Ms Studdert also thinks we should take inspiration from what happened in the pandemic. “The experience of deep crisis showed what public health could achieve by working in partnership with the community.  

“The virus was having a different effect in different areas – we needed adaptable locally-led responses as the national rigid command-and-control default was not working. The experience demonstrated the weak feedback loops from local to national level – public health directors became advocates for their communities as they knew better what was needed and at speed. There is a lot our wider national system can take from this experience beyond the immediate crisis.  

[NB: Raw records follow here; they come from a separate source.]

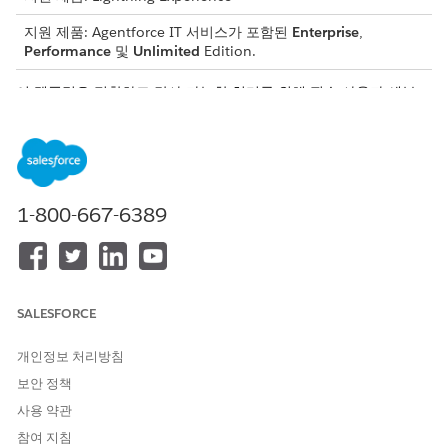
지원 제품: Agentforce IT 서비스가 포함된
Enterprise
,
Performance
및
Unlimited
Edition.
이 템플릿은 정확하고 감사 가능한 처리를 위해 필수 사용자 세부
사항을 수집하는 서비스 요청 레코드를 만듭니다. 템플릿에 포함된
내용을 검토합니다.
인테이크 특성
이 템플릿의 인테이크 양식은 직원에게 다음 세부 사항을 수집합니
1-800-667-6389
다.
그룹 이름: 소유권 변경에 대한 Microsoft 365 그룹 또는 팀의
이름입니다.
현재 그룹 소유자: 현재 그룹 소유자의 사용자 이름 또는 식별자
SALESFORCE
입니다.
새 소유자: 새 그룹 소유자가 되는 사용자의 사용자 이름 또는
개인정보 처리방침
식별자입니다.
보안 정책
자동 처리
사용 약관
참여 지침
이 서비스 프로세스에는 서비스 요청을 자동으로 처리하는 처리 플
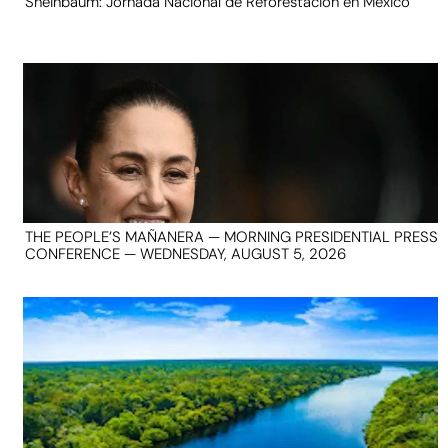
Sheinbaum: Jornada Nacional de Reforestación en México
THE PEOPLE’S MAÑANERA — MORNING PRESIDENTIAL PRESS
CONFERENCE — WEDNESDAY, AUGUST 5, 2026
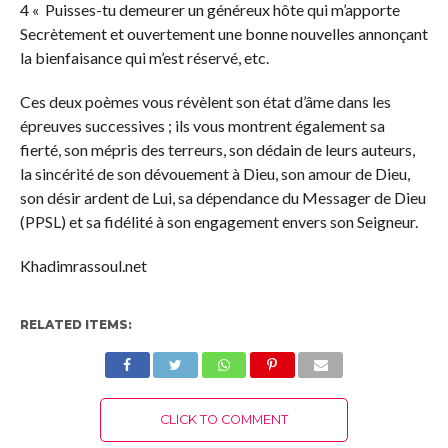
4 « Puisses-tu demeurer un généreux hôte qui m’apporte
Secrètement et ouvertement une bonne nouvelles annonçant
la bienfaisance qui m’est réservé, etc.
Ces deux poèmes vous révèlent son état d’âme dans les
épreuves successives ; ils vous montrent également sa
fierté, son mépris des terreurs, son dédain de leurs auteurs,
la sincérité de son dévouement à Dieu, son amour de Dieu,
son désir ardent de Lui, sa dépendance du Messager de Dieu
(PPSL) et sa fidélité à son engagement envers son Seigneur.
Khadimrassoul.net
RELATED ITEMS:
CLICK TO COMMENT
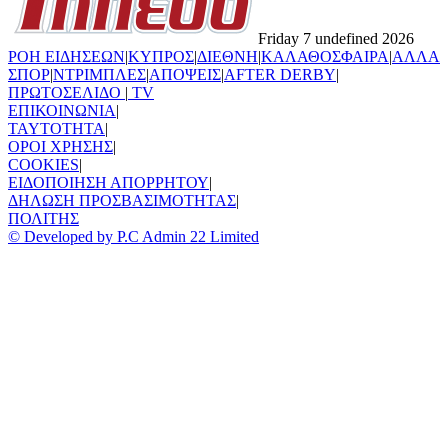
Friday 7 undefined 2026
ΡΟΗ ΕΙΔΗΣΕΩΝ
|
ΚΥΠΡΟΣ
|
ΔΙΕΘΝΗ
|
ΚΑΛΑΘΟΣΦΑΙΡΑ
|
ΑΛΛΑ
ΣΠΟΡ
|
ΝΤΡΙΜΠΛΕΣ
|
ΑΠΟΨΕΙΣ
|
AFTER DERBY
|
ΠΡΩΤΟΣΕΛΙΔΟ
|
TV
ΕΠΙΚΟΙΝΩΝΙΑ
|
TAYTOTHTA
|
ΟΡΟΙ ΧΡΗΣΗΣ
|
COOKIES
|
ΕΙΔΟΠΟΙΗΣΗ ΑΠΟΡΡΗΤΟΥ
|
ΔΗΛΩΣΗ ΠΡΟΣΒΑΣΙΜΟΤΗΤΑΣ
|
ΠΟΛΙΤΗΣ
© Developed by P.C Admin 22 Limited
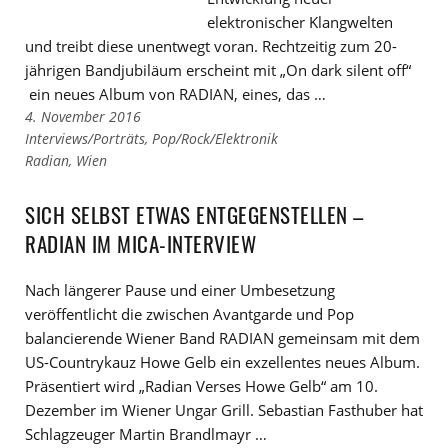
elektronischer Klangwelten
und treibt diese unentwegt voran. Rechtzeitig zum 20-
jährigen Bandjubiläum erscheint mit „On dark silent off“
ein neues Album von RADIAN, eines, das …
4. November 2016
Links
Interviews/Porträts
,
Pop/Rock/Elektronik
zu
Links
Radian
,
Wien
den
zu
Kategorien
den
SICH SELBST ETWAS ENTGEGENSTELLEN –
Tags
RADIAN IM MICA-INTERVIEW
Nach längerer Pause und einer Umbesetzung
veröffentlicht die zwischen Avantgarde und Pop
balancierende Wiener Band RADIAN gemeinsam mit dem
US-Countrykauz Howe Gelb ein exzellentes neues Album.
Präsentiert wird „Radian Verses Howe Gelb“ am 10.
Dezember im Wiener Ungar Grill. Sebastian Fasthuber hat
Schlagzeuger Martin Brandlmayr …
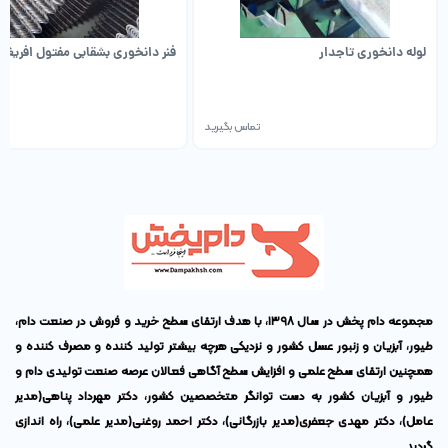
لوله دانخورى تاجدار
فنر دانخورى بشقابى مفتول افريغا
تماس بگیرید
تم
مجموعه دام پخش در سال ۱۳۹۸، با هدف ارتقای سطح خرید و فروش در صنعت دام،
طیور، آبزیان و زنبور عسل کشور و نزدیکی هرچه بیشتر تولید کننده و مصرف کننده و
همچنین ارتقای سطح علمی و افزایش سطح آگاهی فعالان عرصه صنعت تولیدی دام و
طیور و آبزیان کشور به دست توانگر متخصصین کشور،
دکتر مهرداد پناهی
(مدیر
عامل)،
دکتر مهدی جعفری
(مدیر بازرگانی)،
دکتر احمد روغنی
(مدیر علمی)، راه اندازی
گردید .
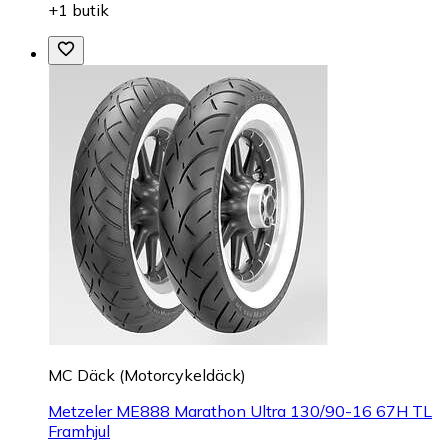
+1 butik
MC Däck (Motorcykeldäck)
Metzeler ME888 Marathon Ultra 130/90-16 67H TL
Framhjul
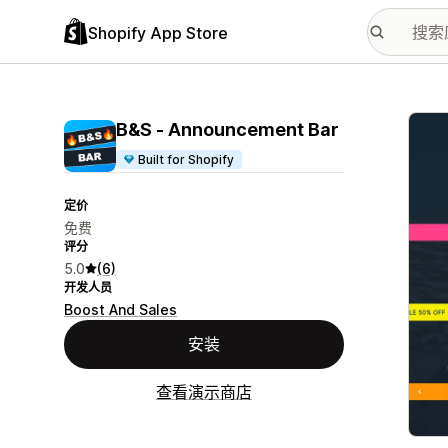
Shopify App Store
配图
B&S ‑ Announcement Bar
Built for Shopify
定价
免费
评分
5.0
(6)
开发人员
Boost And Sales
安装
查看演示商店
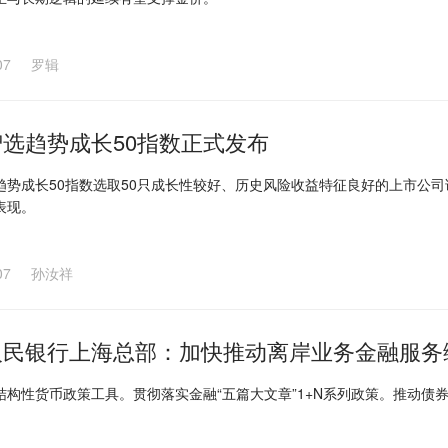
07
罗辑
选趋势成长50指数正式发布
趋势成长50指数选取50只成长性较好、历史风险收益特征良好的上市公
表现。
07
孙汝祥
人民银行上海总部：加快推动离岸业务金融服务
结构性货币政策工具。贯彻落实金融“五篇大文章”1+N系列政策。推动债券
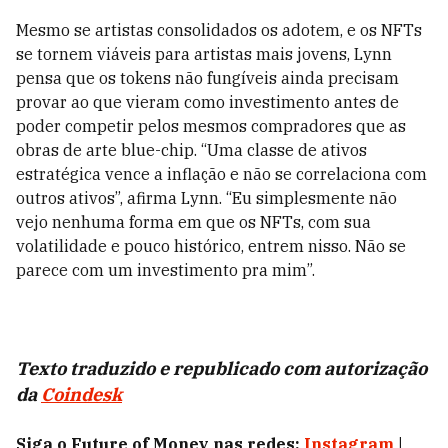
Mesmo se artistas consolidados os adotem, e os NFTs
se tornem viáveis para artistas mais jovens, Lynn
pensa que os tokens não fungíveis ainda precisam
provar ao que vieram como investimento antes de
poder competir pelos mesmos compradores que as
obras de arte blue-chip. “Uma classe de ativos
estratégica vence a inflação e não se correlaciona com
outros ativos”, afirma Lynn. “Eu simplesmente não
vejo nenhuma forma em que os NFTs, com sua
volatilidade e pouco histórico, entrem nisso. Não se
parece com um investimento pra mim”.
Texto traduzido e republicado com autorização
da
Coindesk
Siga o Future of Money nas redes:
Instagram
|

“Public health knew its local areas, the challenges they were facing. We also saw it with the vaccine roll-out. The national procurement worked well, but the model to get people jabbed was to set up big vaccine centres – the ‘build it and they will come approach’.

“But it wasn’t as simple as that. Public health teams understood their local populations – including the cultural, demographic or trust-related barriers to getting some groups to come forward for the vaccine. They were at the heart of the more sophisticated approach that emerged through necessity – working alongside the community to develop approaches that were effective, for example with faith groups and through trusted community voices. 

“These successes were made possible by the fact public health had been moved into local government all those years ago.

It gave them the opportunity to forge strong local relationships and influence a wider set of place-related levers.

“Public health found its voice and influence, which really came to the fore during the pandemic as local assets were mobilised as never before to meet population health needs. Now public health can do the same for the NHS in order to increase healthy outcomes for everyone.”